The priest turned to Lin Wan. "And do you, Lin—" He almost said Lin Yue. He had the wrong name on his sheet. But Mu Chen shot him a look so sharp that the priest swallowed hard and simply said, "Do you take this man…"
This is madness.
Lin Wan looked out at the crowd. Somewhere in the back, she spotted her stepmother, pale as death, gripping her father's arm. Her father wouldn't meet her eyes.
Her mother's hospital bills. The treatment fund. The threat.
"No wedding means no money. No money means no hospital bills."
"I do," Lin Wan whispered.
The priest beamed. "Then by the power vested in me, I now pronounce you husband and wife. You may kiss the bride."
Kiss.
She hadn't prepared for that.
Mu Chen stepped closer. His hand cupped her chin — not roughly, but with a possession that made her stomach flip. He was tall. She had to tilt her head back to look at him.
"First lesson, Mrs. Mu," he breathed against her lips. "Never grab my wrist in public again."
Then he kissed her.
It was not a romantic kiss. It was a brand. Firm, brief, and utterly devoid of affection. His lips were cool. Controlled. When he pulled back, his expression hadn't changed at all.
The audience applauded.
Lin Wan's legs felt like water.
What have I done?
---
The reception was a blur.
Champagne toasts. A cake cutting she barely remembered. Endless hands to shake and cheeks to air-kiss. Mu Chen stayed by her side the entire time, his hand resting on the small of her back — a constant, burning pressure.
He didn't introduce her as Lin Yue. He simply said, "My wife." No name. Just ownership.

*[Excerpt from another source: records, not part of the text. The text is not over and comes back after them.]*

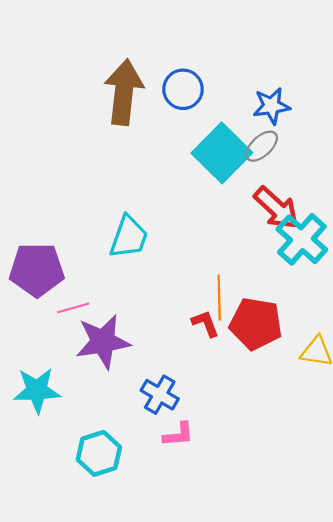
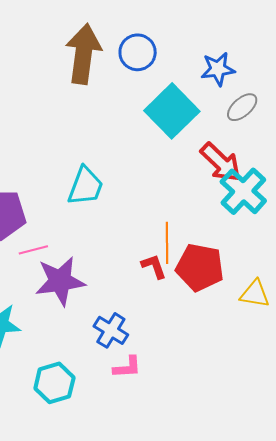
gray ellipse: (262, 146) -> (242, 107), moved

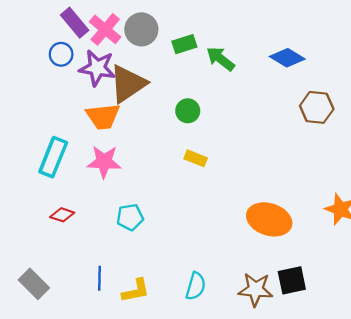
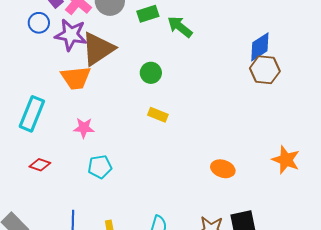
blue diamond: (287, 58) -> (260, 47), moved, turned -64
pink star: (104, 162) -> (84, 128), moved, size x0.7
orange ellipse: (269, 219) -> (223, 169), size x0.6

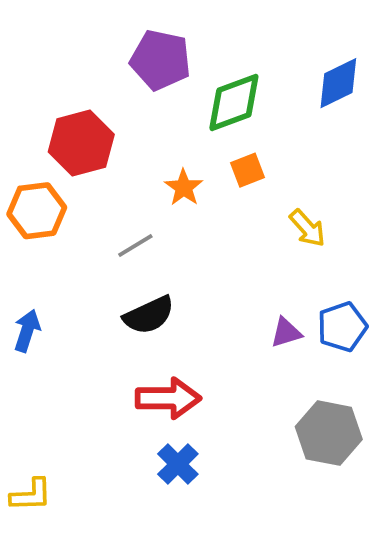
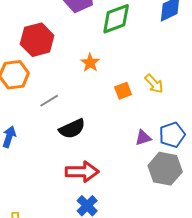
orange square: (247, 170) -> (123, 91), moved
gray line: (135, 246) -> (49, 101), moved
gray hexagon: (329, 433) -> (165, 169), moved

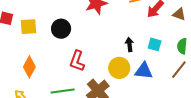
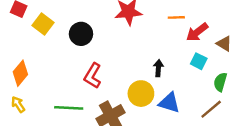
yellow square: (29, 27) -> (43, 24), turned 30
cyan square: (155, 44) -> (199, 61), moved
orange diamond: (29, 67) -> (20, 73), moved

At one point, a woman in crimson silk approached — beautiful, sharp-featured, with eyes that dissected Lin Wan like a laboratory specimen.

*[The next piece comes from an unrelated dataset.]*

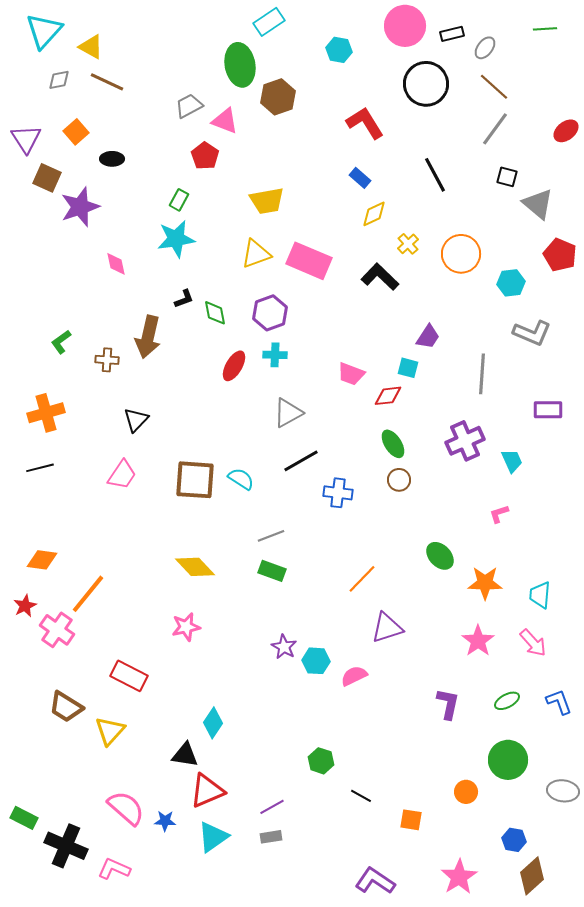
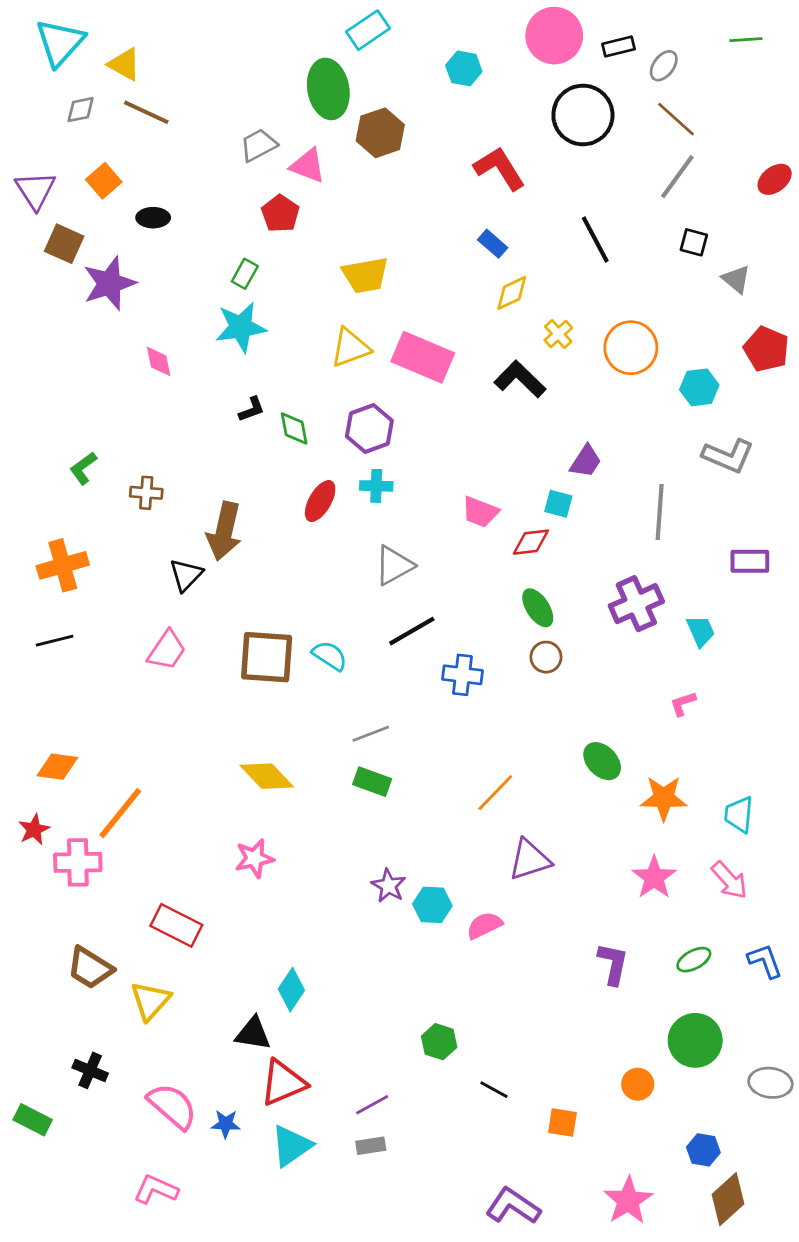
gray triangle: (538, 204) -> (736, 279), size x0.7
brown arrow: (148, 337) -> (224, 531), moved
pink cross: (57, 630) -> (78, 862), turned -36
black cross: (66, 846) -> (90, 1070), moved, size x0.6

"Mu Chen," the woman purred. "You didn't tell me your bride was so… different from the photos."
"Shen Rui." Mu Chen's voice cooled another few degrees. "This is my wife. My wife, this is no one you need to remember."
Shen Rui's smile didn't waver, but her eyes turned venomous. "Congratulations. I'm sure it will be a long marriage."
She walked away.
Lin Wan turned to Mu Chen. "Who was that?"
"My past." He released her back and stepped away. "And not your concern. The reception ends in one hour. My driver will take you to the mansion. We'll discuss the contract tonight."
"The contract?"
He looked at her then really looked. For a split second, something flickered behind his cold mask. Hunger. Regret. A question he couldn't ask.
"You didn't think love was part of this arrangement, did you?" he said.
Then he walked away, leaving Lin Wan alone among five hundred strangers.